All records below must be reproduced exactly, although any pictures they contain are to be omitted.

=== Begin Enclosure ===

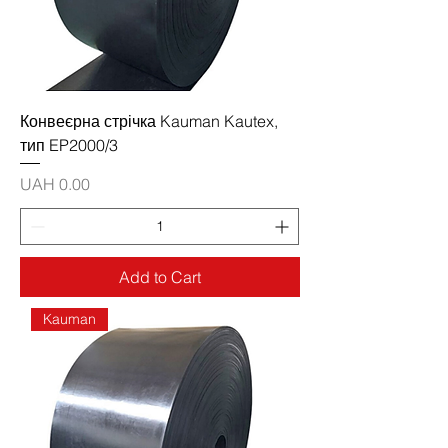
Конвеєрна стрічка Kauman Kautex,
тип EP2000/3
Price
UAH 0.00
Add to Cart
Kauman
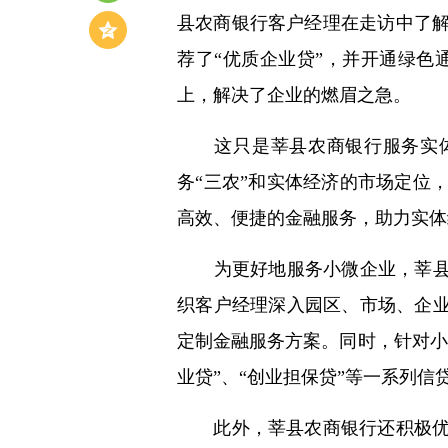
县农商银行客户经理在走访中了
荐了“优质企业贷”，并开通绿色
上，解决了企业的燃眉之急。
这只是莘县农商银行服务实体
务“三农”和实体经济的市场定位
高效、便捷的金融服务，助力实体
为更好地服务小微企业，莘县农
织客户经理深入园区、市场、企业
定制金融服务方案。同时，针对小
业贷”、“创业担保贷”等一系列
此外，莘县农商银行还积极优化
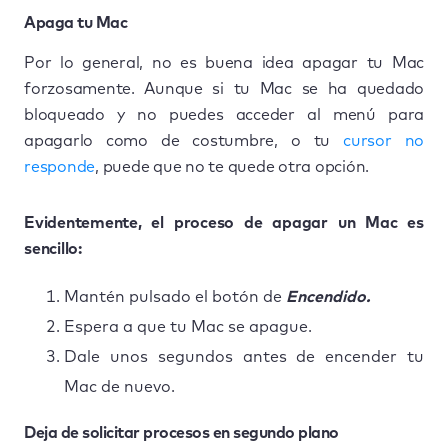
Apaga tu Mac
Por lo general, no es buena idea apagar tu Mac
forzosamente. Aunque si tu Mac se ha quedado
bloqueado y no puedes acceder al menú para
apagarlo como de costumbre, o tu
cursor no
responde
, puede que no te quede otra opción.
Evidentemente, el proceso de apagar un Mac es
sencillo:
Mantén pulsado el botón de
Encendido.
Espera a que tu Mac se apague.
Dale unos segundos antes de encender tu
Mac de nuevo.
Deja de solicitar procesos en segundo plano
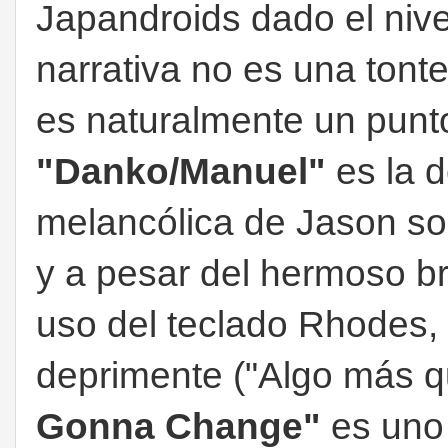
Japandroids dado el nivel
narrativa no es una tont
es naturalmente un punto
"Danko/Manuel"
es la d
melancólica de Jason so
y a pesar del hermoso bri
uso del teclado Rhodes, 
deprimente ("Algo más q
Gonna Change"
es uno 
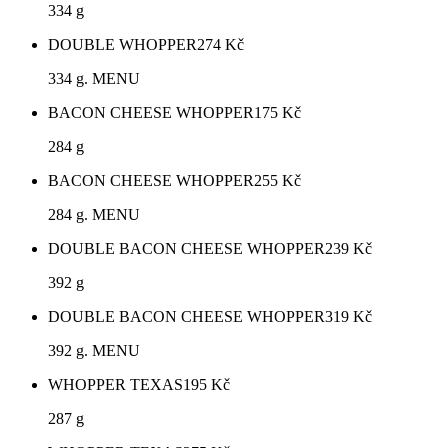
334 g
DOUBLE WHOPPER
274
Kč
334 g. MENU
BACON CHEESE WHOPPER
175
Kč
284 g
BACON CHEESE WHOPPER
255
Kč
284 g. MENU
DOUBLE BACON CHEESE WHOPPER
239
Kč
392 g
DOUBLE BACON CHEESE WHOPPER
319
Kč
392 g. MENU
WHOPPER TEXAS
195
Kč
287 g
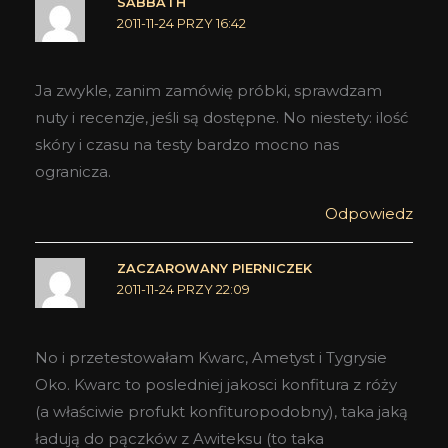
SABBATH
2011-11-24 PRZY 16:42
Ja zwykle, zanim zamówię próbki, sprawdzam
nuty i recenzje, jeśli są dostępne. No niestety: ilość
skóry i czasu na testy bardzo mocno nas
ogranicza.
Odpowiedz
ZACZAROWANY PIERNICZEK
2011-11-24 PRZY 22:09
No i przetestowałam Kwarc, Ametyst i Tygrysie
Oko. Kwarc to posledniej jakosci konfitura z róży
(a właściwie profukt konfituropodobny), taka jaką
ładują do pączków z Awiteksu (to taka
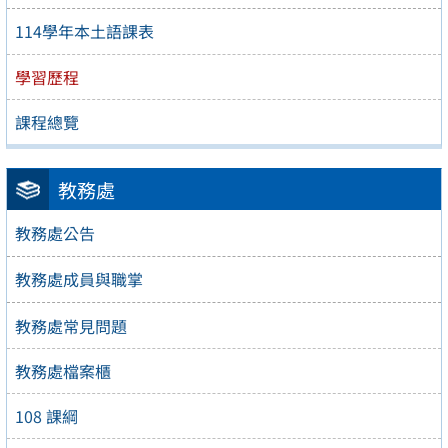
114學年本土語課表
學習歷程
課程總覽
教務處
教務處公告
教務處成員與職掌
教務處常見問題
教務處檔案櫃
108 課綱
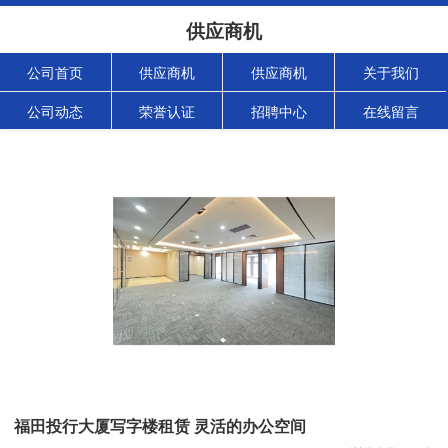
供应商机
公司首页
供应商机
供应商机
关于我们
公司动态
荣誉认证
招聘中心
在线留言
福田投行大厦写字楼租赁 灵活的办公空间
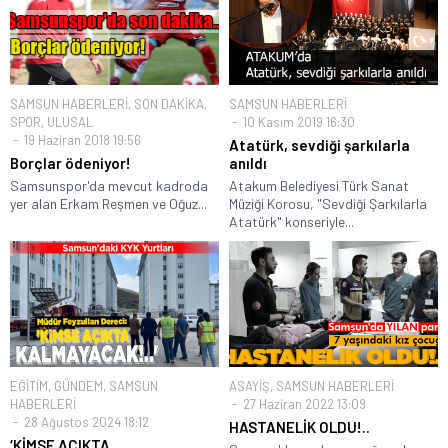
SAMSUN HABERLERİ
,
SON DAKİKA
,
SAMSUN HABERLERİ
SPOR
,
ULUSAL
10 Kasım 2019 16:30
19 Haziran 2018 19:56
Atatürk, sevdiği şarkılarla
Borçlar ödeniyor!
anıldı
Samsunspor'da mevcut kadroda
Atakum Belediyesi Türk Sanat
yer alan Erkam Reşmen ve Oğuz...
Müziği Korosu, "Sevdiği Şarkılarla
Atatürk" konseriyle...
EĞİTİM
,
GÜNDEM
,
SAMSUN
ASAYİŞ
,
SAMSUN HABERLERİ
HABERLERİ
27 Haziran 2022 13:09
28 Ağustos 2024 18:12
HASTANELİK OLDU!..
‘KİMSE AÇIKTA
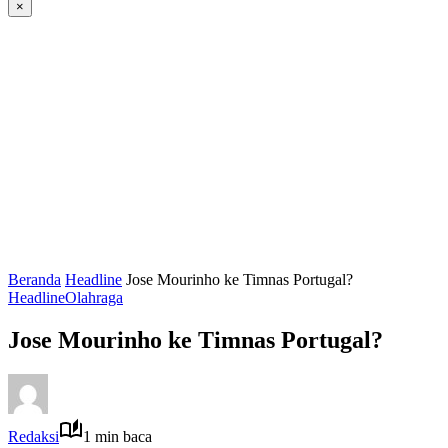
×
Beranda
Headline
Jose Mourinho ke Timnas Portugal?
Headline
Olahraga
Jose Mourinho ke Timnas Portugal?
Redaksi
1 min baca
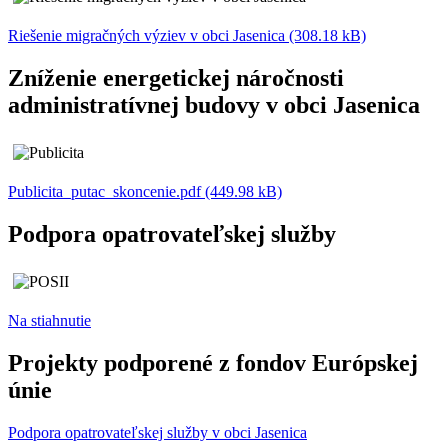
Riešenie migračných výziev v obci Jasenica (308.18 kB)
Zníženie energetickej náročnosti
administratívnej budovy v obci Jasenica
Publicita_putac_skoncenie.pdf (449.98 kB)
Podpora opatrovateľskej služby
Na stiahnutie
Projekty podporené z fondov Európskej
únie
Podpora opatrovateľskej služby v obci Jasenica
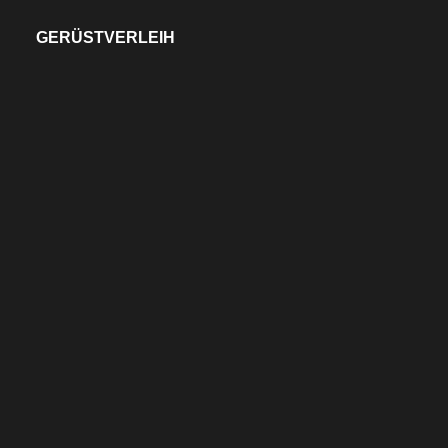
GERÜSTVERLEIH
Kontakt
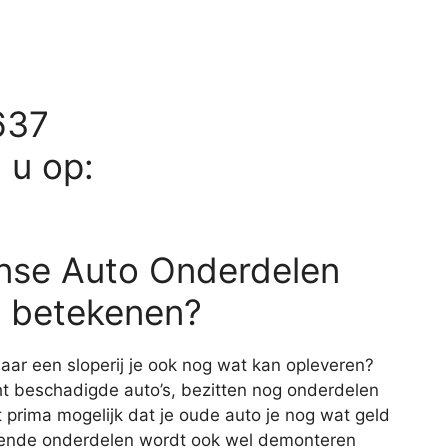
637
d u op:
nse Auto Onderdelen
je betekenen?
aar een sloperij je ook nog wat kan opleveren?
cht beschadigde auto’s, bezitten nog onderdelen
prima mogelijk dat je oude auto je nog wat geld
rkende onderdelen wordt ook wel demonteren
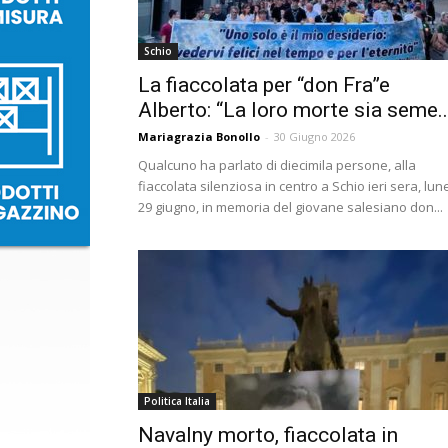
Schio
La fiaccolata per “don Fra”e
Alberto: “La loro morte sia seme..
Mariagrazia Bonollo
-
30 Giugno 2026
Qualcuno ha parlato di diecimila persone, alla
fiaccolata silenziosa in centro a Schio ieri sera, lun
29 giugno, in memoria del giovane salesiano don...
Politica Italia
Navalny morto, fiaccolata in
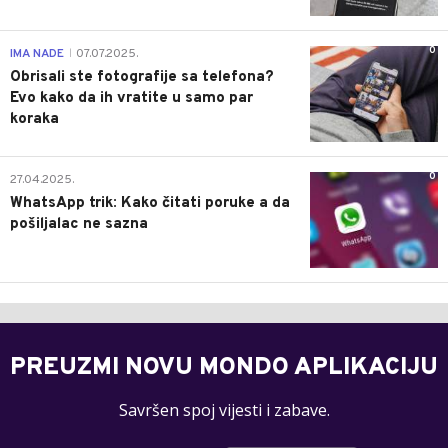
0
IMA NADE
07.07.2025.
|
Obrisali ste fotografije sa telefona?
Evo kako da ih vratite u samo par
koraka
0
27.04.2025.
WhatsApp trik: Kako čitati poruke a da
pošiljalac ne sazna
PREUZMI NOVU MONDO APLIKACIJU
Savršen spoj vijesti i zabave.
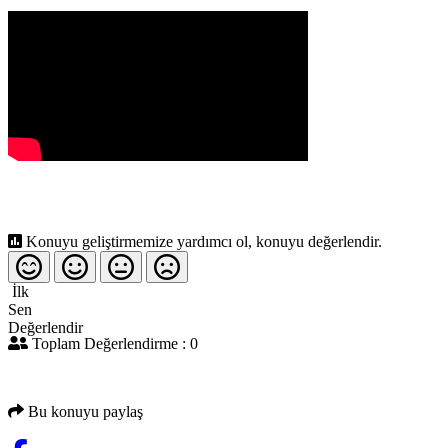
Konuyu geliştirmemize yardımcı ol, konuyu değerlendir.
İlk
Sen
Değerlendir
Toplam Değerlendirme : 0
Bu konuyu paylaş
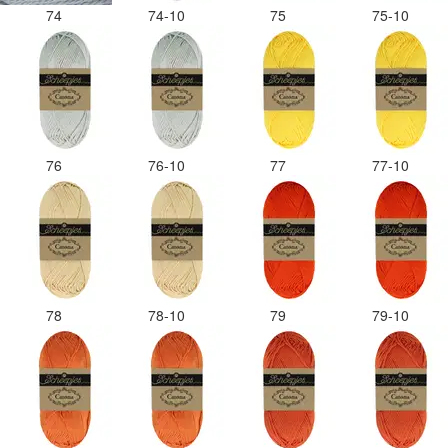
74
74-10
75
75-10
76
76-10
77
77-10
78
78-10
79
79-10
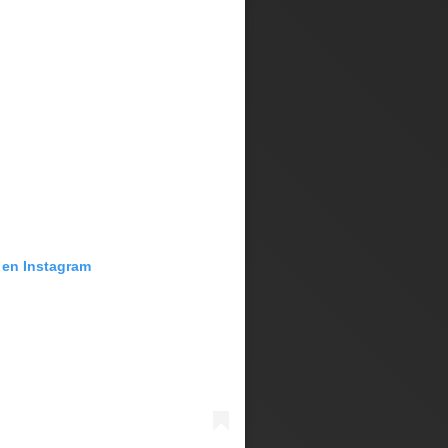
para el partido contra el Re
 en Instagram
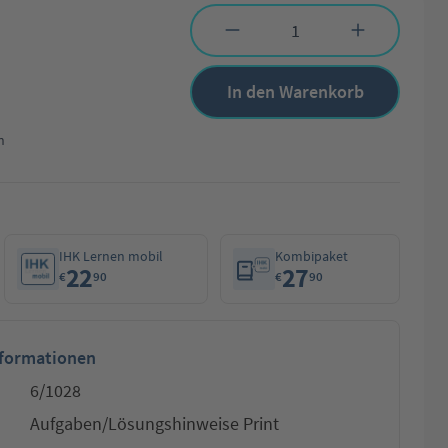
Produkt Anzahl: Gib den gewünschten Wert 
In den Warenkorb
n
IHK Lernen mobil
Kombipaket
22
27
€
90
€
90
nformationen
6/1028
Aufgaben/Lösungshinweise Print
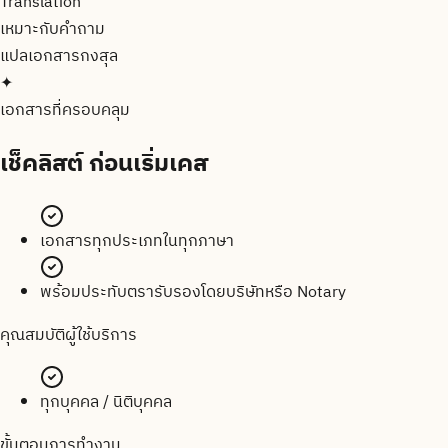
Translation
เหมาะกับคำถาม
แปลเอกสาร
กงสุล
✦
เอกสารที่ครอบคลุม
เช็คลิสต์
ก่อนเริ่มเคส
เอกสารทุกประเภทในทุกภาษา
พร้อมประทับตรารับรองโดยบริษัทหรือ Notary
คุณสมบัติผู้ใช้บริการ
ทุกบุคคล / นิติบุคคล
ขั้นตอนการทำงาน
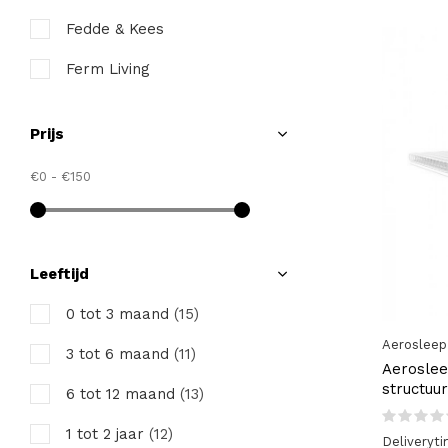
Fedde & Kees
Ferm Living
HVID
Prijs
Jollein
€0
-
€150
Liewood
Mies & Co
Mister Fly
Leeftijd
Nanami
0 tot 3 maand
(15)
Aerosleep
Ooh Noo
3 tot 6 maand
(11)
Aerosle
Puckababy
structuur
6 tot 12 maand
(13)
Timboo
1 tot 2 jaar
(12)
Deliveryt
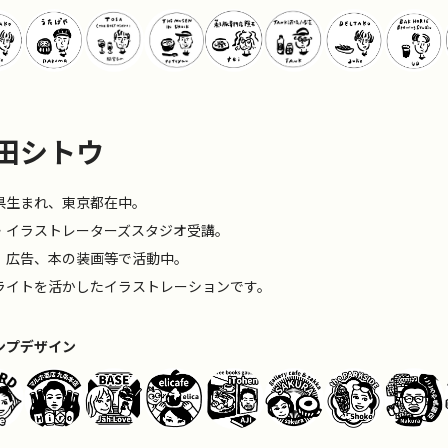
田シトウ
県生まれ、東京都在中。
・イラストレーターズスタジオ受講。
、広告、本の装画等で活動中。
ライトを活かしたイラストレーションです。
ンプデザイン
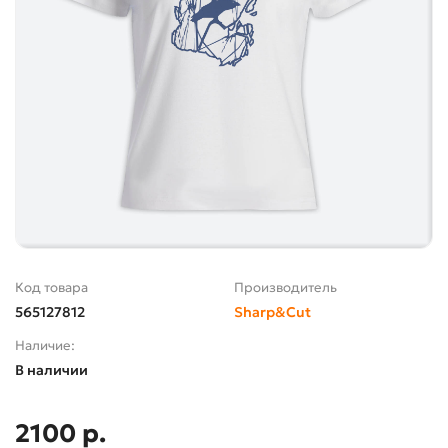
Код товара
Производитель
565127812
Sharp&Cut
Наличие:
В наличии
2100 р.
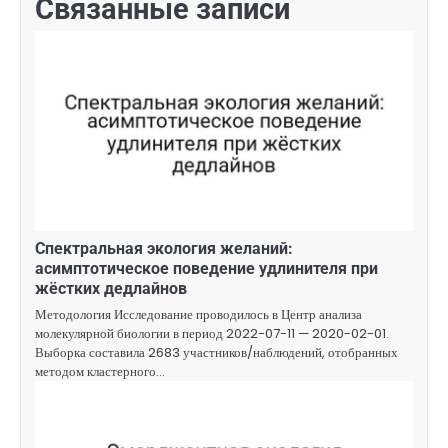
Связанные записи
Спектральная экология желаний:
асимптотическое поведение удлинителя при
жёстких дедлайнов
Методология Исследование проводилось в Центр анализа
молекулярной биологии в период 2022-07-11 — 2020-02-01.
Выборка составила 2683 участников/наблюдений, отобранных
методом кластерного…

=== End Enclosure ===

**Response:**
Конвеєрна стрічка Kauman Kautex,
тип EP2000/3
Price
UAH 0.00
Add to Cart
Kauman
县农商银行客户经理在走访中了
荐了“优质企业贷”，并开通绿色
上，解决了企业的燃眉之急。
这只是莘县农商银行服务实体
务“三农”和实体经济的市场定位
高效、便捷的金融服务，助力实体
为更好地服务小微企业，莘县农
织客户经理深入园区、市场、企业
定制金融服务方案。同时，针对小
业贷”、“创业担保贷”等一系列
此外，莘县农商银行还积极优化
Apaga tu Mac
Por lo general, no es buena idea apagar tu Mac
forzosamente. Aunque si tu Mac se ha quedado
bloqueado y no puedes acceder al menú para
apagarlo como de costumbre, o tu
cursor no
responde
, puede que no te quede otra opción.
Evidentemente, el proceso de apagar un Mac es
sencillo:
Mantén pulsado el botón de
Encendido.
Espera a que tu Mac se apague.
Dale unos segundos antes de encender tu
Mac de nuevo.
Deja de solicitar procesos en segundo plano
Japandroids dado el nivel
narrativa no es una tont
es naturalmente un punto
"Danko/Manuel"
es la d
melancólica de Jason so
y a pesar del hermoso bri
uso del teclado Rhodes, 
deprimente ("Algo más q
Gonna Change"
es uno 
334 g
DOUBLE WHOPPER
274
Kč
334 g. MENU
BACON CHEESE WHOPPER
175
Kč
284 g
BACON CHEESE WHOPPER
255
Kč
284 g. MENU
DOUBLE BACON CHEESE WHOPPER
239
Kč
392 g
DOUBLE BACON CHEESE WHOPPER
319
Kč
392 g. MENU
WHOPPER TEXAS
195
Kč
287 g
SABBATH
2011-11-24 PRZY 16:42
Ja zwykle, zanim zamówię próbki, sprawdzam
nuty i recenzje, jeśli są dostępne. No niestety: ilość
skóry i czasu na testy bardzo mocno nas
ogranicza.
Odpowiedz
ZACZAROWANY PIERNICZEK
2011-11-24 PRZY 22:09
No i przetestowałam Kwarc, Ametyst i Tygrysie
Oko. Kwarc to posledniej jakosci konfitura z róży
(a właściwie profukt konfituropodobny), taka jaką
ładują do pączków z Awiteksu (to taka
114學年本土語課表
學習歷程
課程總覽
教務處
教務處公告
教務處成員與職掌
教務處常見問題
教務處檔案櫃
108 課綱
供应商机
公司首页
供应商机
供应商机
关于我们
公司动态
荣誉认证
招聘中心
在线留言
福田投行大厦写字楼租赁 灵活的办公空间
SAMSUN HABERLERİ
,
SON DAKİKA
,
SAMSUN HABERLERİ
SPOR
,
ULUSAL
10 Kasım 2019 16:30
19 Haziran 2018 19:56
Atatürk, sevdiği şarkılarla
Borçlar ödeniyor!
anıldı
Samsunspor'da mevcut kadroda
Atakum Belediyesi Türk Sanat
yer alan Erkam Reşmen ve Oğuz...
Müziği Korosu, "Sevdiği Şarkılarla
Atatürk" konseriyle...
EĞİTİM
,
GÜNDEM
,
SAMSUN
ASAYİŞ
,
SAMSUN HABERLERİ
HABERLERİ
27 Haziran 2022 13:09
28 Ağustos 2024 18:12
HASTANELİK OLDU!..
‘KİMSE AÇIKTA
×
Beranda
Headline
Jose Mourinho ke Timnas Portugal?
Headline
Olahraga
Jose Mourinho ke Timnas Portugal?
Redaksi
1 min baca
Riešenie migračných výziev v obci Jasenica (308.18 kB)
Zníženie energetickej náročnosti
administratívnej budovy v obci Jasenica
Publicita_putac_skoncenie.pdf (449.98 kB)
Podpora opatrovateľskej služby
Na stiahnutie
Projekty podporené z fondov Európskej
únie
Podpora opatrovateľskej služby v obci Jasenica
GERÜSTVERLEIH
Kontakt
637
d u op:
nse Auto Onderdelen
je betekenen?
aar een sloperij je ook nog wat kan opleveren?
cht beschadigde auto’s, bezitten nog onderdelen
prima mogelijk dat je oude auto je nog wat geld
rkende onderdelen wordt ook wel demonteren
Schio
La fiaccolata per “don Fra”e
Alberto: “La loro morte sia seme..
Mariagrazia Bonollo
-
30 Giugno 2026
Qualcuno ha parlato di diecimila persone, alla
fiaccolata silenziosa in centro a Schio ieri sera, lun
29 giugno, in memoria del giovane salesiano don...
Politica Italia
Navalny morto, fiaccolata in
0
IMA NADE
07.07.2025.
|
Obrisali ste fotografije sa telefona?
Evo kako da ih vratite u samo par
koraka
0
27.04.2025.
WhatsApp trik: Kako čitati poruke a da
pošiljalac ne sazna
PREUZMI NOVU MONDO APLIKACIJU
Savršen spoj vijesti i zabave.
Konuyu geliştirmemize yardımcı ol, konuyu değerlendir.
İlk
Sen
Değerlendir
Toplam Değerlendirme : 0
Bu konuyu paylaş
74
74-10
75
75-10
76
76-10
77
77-10
78
78-10
79
79-10
para el partido contra el Re
 en Instagram
Produkt Anzahl: Gib den gewünschten Wert 
In den Warenkorb
n
IHK Lernen mobil
Kombipaket
22
27
€
90
€
90
nformationen
6/1028
Aufgaben/Lösungshinweise Print
Translation
เหมาะกับคำถาม
แปลเอกสาร
กงสุล
✦
เอกสารที่ครอบคลุม
เช็คลิสต์
ก่อนเริ่มเคส
เอกสารทุกประเภทในทุกภาษา
พร้อมประทับตรารับรองโดยบริษัทหรือ Notary
คุณสมบัติผู้ใช้บริการ
ทุกบุคคล / นิติบุคคล
ขั้นตอนการทำงาน
Fedde & Kees
Ferm Living
HVID
Prijs
Jollein
€0
-
€150
Liewood
Mies & Co
Mister Fly
Leeftijd
Nanami
0 tot 3 maand
(15)
Aerosleep
Ooh Noo
3 tot 6 maand
(11)
Aerosle
Puckababy
structuur
6 tot 12 maand
(13)
Timboo
1 tot 2 jaar
(12)
Deliveryt
田シトウ
県生まれ、東京都在中。
・イラストレーターズスタジオ受講。
、広告、本の装画等で活動中。
ライトを活かしたイラストレーションです。
ンプデザイン
Код товара
Производитель
565127812
Sharp&Cut
Наличие:
В наличии
2100 р.
Связанные записи
Спектральная экология желаний:
асимптотическое поведение удлинителя при
жёстких дедлайнов
Методология Исследование проводилось в Центр анализа
молекулярной биологии в период 2022-07-11 — 2020-02-01.
Выборка составила 2683 участников/наблюдений, отобранных
методом кластерного…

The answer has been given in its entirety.